If you can, put in a sink...........one of my favorite additions.
The more electrical outlets, the better.
If you have windows, plan to put up blinds. The sun can really heat up a viv.
If you are placing doors/windows, make sure you measure to suit your racks. You don't want to discover two inches to the side would have made the difference.
I cool my room with a window AC unit and heat with one of those oil-filled radiators. I plug them into an automatic monitor/timer that handles both heat/cool. I keep a small fan pointed to the ceiling to keep my heated/cooled air circulated evenly. 

No matter how big the room seems initially, someday it will be packed and you'll wish it were larger! 

That's all I can think of right now.

Enjoy!
Deb


----------



## coxdre123 (Aug 3, 2009)

Thanks Deb!

I am painting the floor next weekend and the entire garage is insulated. There are no windows, just two side vents to keep airflow in the garage. My main concern is the heat overall. Over here in my part of So Cal temps can range up to 115 degrees. I just want to make sure that my air conditioners are suitable for the heat.


----------



## btcope (Jan 7, 2009)

Air conditioner sizing worksheet

it'll give you a decent baseline ... i imagine there's a LOT of heat put in by the lights. i'd look at this, then get the next size up or two so you can cool it fast if you need to. 

can't wait to see the frog room! 

-brett


----------



## coxdre123 (Aug 3, 2009)

Thanks Brett!

That info will help out!

Once its done you can come over and see it!


----------



## Chicago Frog Man (Mar 5, 2009)

I don't know if you know Pete Mertens (Chicago Dart Frogs), but his entire garage is a frogroom, and he lives in the suburbs of Chicago, so the weather drops to below zero in the winter and as high as the 90s in the summer, and he seems to have mastered it over the years. He is rarely online, but I can shoot you his # if you are interested, just send me a pm. I think he has close to 100 tanks in his frogroom.


----------



## coxdre123 (Aug 3, 2009)

Thanks for the info I will shoot you a PM. I used to live in Chicago and I know how those winters are!

Thanks again!


----------



## JL-Exotics (Nov 10, 2005)

The single best investment we made:

heat pump

The heat pumps can both heat and cool and are extremely energy efficient. Just set the thermostat to your desired temp and the unit will heat or cool to keep you within in a couple degrees of your set point. A few strategically placed fans for circulation and you're in business. Worth every penny for us.

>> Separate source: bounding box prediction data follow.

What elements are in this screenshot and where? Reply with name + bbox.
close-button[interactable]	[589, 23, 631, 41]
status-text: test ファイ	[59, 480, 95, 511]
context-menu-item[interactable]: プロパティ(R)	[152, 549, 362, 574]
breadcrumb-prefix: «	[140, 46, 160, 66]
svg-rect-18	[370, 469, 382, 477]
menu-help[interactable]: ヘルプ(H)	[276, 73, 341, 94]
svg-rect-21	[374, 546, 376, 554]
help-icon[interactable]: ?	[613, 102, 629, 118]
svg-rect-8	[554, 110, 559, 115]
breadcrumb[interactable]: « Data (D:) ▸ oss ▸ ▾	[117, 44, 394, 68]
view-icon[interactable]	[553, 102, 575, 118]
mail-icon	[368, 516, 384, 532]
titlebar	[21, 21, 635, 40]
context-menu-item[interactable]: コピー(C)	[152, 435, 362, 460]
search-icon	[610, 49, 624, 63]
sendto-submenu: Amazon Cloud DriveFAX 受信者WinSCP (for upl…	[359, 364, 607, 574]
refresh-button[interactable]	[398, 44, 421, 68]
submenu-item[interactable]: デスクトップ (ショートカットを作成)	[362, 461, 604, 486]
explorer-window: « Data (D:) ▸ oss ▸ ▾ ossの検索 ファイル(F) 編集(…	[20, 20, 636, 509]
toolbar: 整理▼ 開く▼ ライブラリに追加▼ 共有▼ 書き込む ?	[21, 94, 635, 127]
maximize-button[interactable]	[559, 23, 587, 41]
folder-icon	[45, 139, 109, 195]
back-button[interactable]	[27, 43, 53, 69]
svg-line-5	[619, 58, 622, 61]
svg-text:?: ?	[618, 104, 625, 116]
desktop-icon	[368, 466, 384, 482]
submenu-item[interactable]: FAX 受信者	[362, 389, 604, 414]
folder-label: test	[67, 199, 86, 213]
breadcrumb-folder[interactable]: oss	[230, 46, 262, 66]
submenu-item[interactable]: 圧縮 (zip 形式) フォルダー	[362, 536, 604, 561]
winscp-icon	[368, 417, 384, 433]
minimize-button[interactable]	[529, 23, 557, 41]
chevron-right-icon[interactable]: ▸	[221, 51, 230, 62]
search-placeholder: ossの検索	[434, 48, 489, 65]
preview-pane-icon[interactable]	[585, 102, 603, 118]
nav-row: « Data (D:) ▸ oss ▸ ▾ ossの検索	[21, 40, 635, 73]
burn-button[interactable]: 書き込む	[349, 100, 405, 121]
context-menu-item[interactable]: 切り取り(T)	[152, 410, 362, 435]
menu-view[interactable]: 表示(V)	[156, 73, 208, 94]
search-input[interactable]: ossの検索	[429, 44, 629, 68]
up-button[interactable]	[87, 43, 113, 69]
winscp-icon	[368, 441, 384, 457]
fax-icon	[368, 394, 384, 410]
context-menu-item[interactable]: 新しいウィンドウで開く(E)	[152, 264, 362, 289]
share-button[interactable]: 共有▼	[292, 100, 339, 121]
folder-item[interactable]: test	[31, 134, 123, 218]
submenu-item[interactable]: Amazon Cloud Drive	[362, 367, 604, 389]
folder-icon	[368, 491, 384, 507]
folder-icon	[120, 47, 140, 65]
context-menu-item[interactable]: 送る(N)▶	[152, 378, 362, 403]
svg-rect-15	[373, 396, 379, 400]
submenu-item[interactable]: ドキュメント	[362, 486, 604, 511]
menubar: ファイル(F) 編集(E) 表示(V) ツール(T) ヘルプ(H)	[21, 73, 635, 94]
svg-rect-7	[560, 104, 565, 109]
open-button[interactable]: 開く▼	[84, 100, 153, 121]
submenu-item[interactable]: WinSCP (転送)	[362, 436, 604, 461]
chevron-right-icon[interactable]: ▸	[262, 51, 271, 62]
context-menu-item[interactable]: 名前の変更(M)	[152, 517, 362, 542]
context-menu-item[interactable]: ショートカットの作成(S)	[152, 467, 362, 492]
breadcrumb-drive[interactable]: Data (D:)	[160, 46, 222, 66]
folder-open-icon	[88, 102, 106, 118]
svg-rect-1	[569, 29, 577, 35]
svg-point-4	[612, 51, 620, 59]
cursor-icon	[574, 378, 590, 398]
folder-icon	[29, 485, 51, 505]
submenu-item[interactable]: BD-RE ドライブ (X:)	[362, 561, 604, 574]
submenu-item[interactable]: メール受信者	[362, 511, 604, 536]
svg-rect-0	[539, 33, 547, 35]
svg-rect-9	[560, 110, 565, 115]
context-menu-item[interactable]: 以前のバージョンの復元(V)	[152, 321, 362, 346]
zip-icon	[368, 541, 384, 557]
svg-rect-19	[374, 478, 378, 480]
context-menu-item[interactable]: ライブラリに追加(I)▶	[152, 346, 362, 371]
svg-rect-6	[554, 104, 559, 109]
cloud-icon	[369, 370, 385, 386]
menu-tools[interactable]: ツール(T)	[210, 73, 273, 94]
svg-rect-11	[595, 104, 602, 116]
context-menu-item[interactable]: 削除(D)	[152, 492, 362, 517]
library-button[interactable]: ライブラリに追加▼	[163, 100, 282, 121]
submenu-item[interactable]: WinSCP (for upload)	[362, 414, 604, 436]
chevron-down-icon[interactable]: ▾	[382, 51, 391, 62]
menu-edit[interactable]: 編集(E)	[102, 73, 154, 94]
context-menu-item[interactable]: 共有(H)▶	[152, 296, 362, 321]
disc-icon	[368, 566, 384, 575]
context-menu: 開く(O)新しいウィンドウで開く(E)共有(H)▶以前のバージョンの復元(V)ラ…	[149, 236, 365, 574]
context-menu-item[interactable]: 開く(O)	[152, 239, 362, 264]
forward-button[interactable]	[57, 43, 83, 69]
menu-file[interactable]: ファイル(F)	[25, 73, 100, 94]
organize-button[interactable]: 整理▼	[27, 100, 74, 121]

We got a huge return on installing a radiant barrier in the attic above the garage too, it's supposed to reflect like 93% of the heat from the sun beating down on the roof - it made a big difference.

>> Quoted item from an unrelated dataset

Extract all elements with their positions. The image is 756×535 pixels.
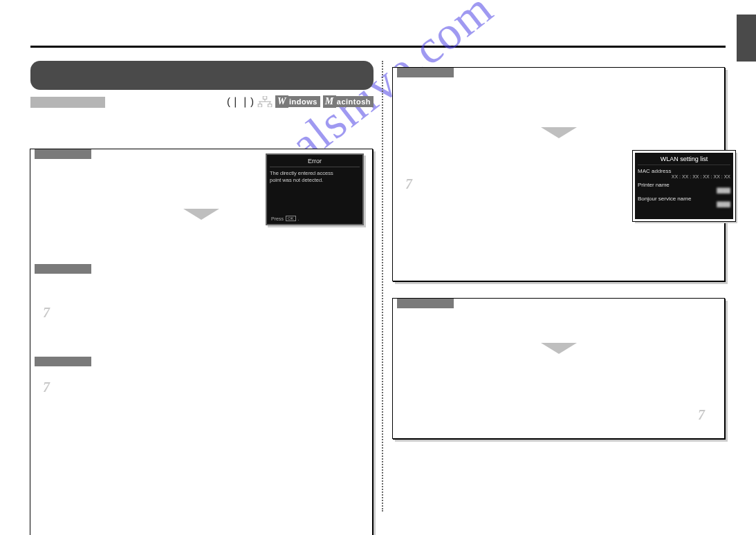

You'll want to drop some coin on a new insulated garage door too. We had to special order one - lots of places don't stock them here in CA. If it has windows make sure they are the thermally insulated kind.

LOTS of outlets. Add some to the ceiling too. You might need to expand your electrical panel - we did.

I have to agree with Deb. Get the biggest shop sink you have room for. We found a nice selection here: stainless steel sinks

I simply can not fathom how we managed to do anything without one. It seems like we spend endless hours washing things... washing tanks, washing bowls, washing petri dishes, washing culture lids, washing tadpole jars, washing wax worm jars, washing plants, washing QT tubs... washing washing washing!!! It's amazing how much time we spend just cleaning things...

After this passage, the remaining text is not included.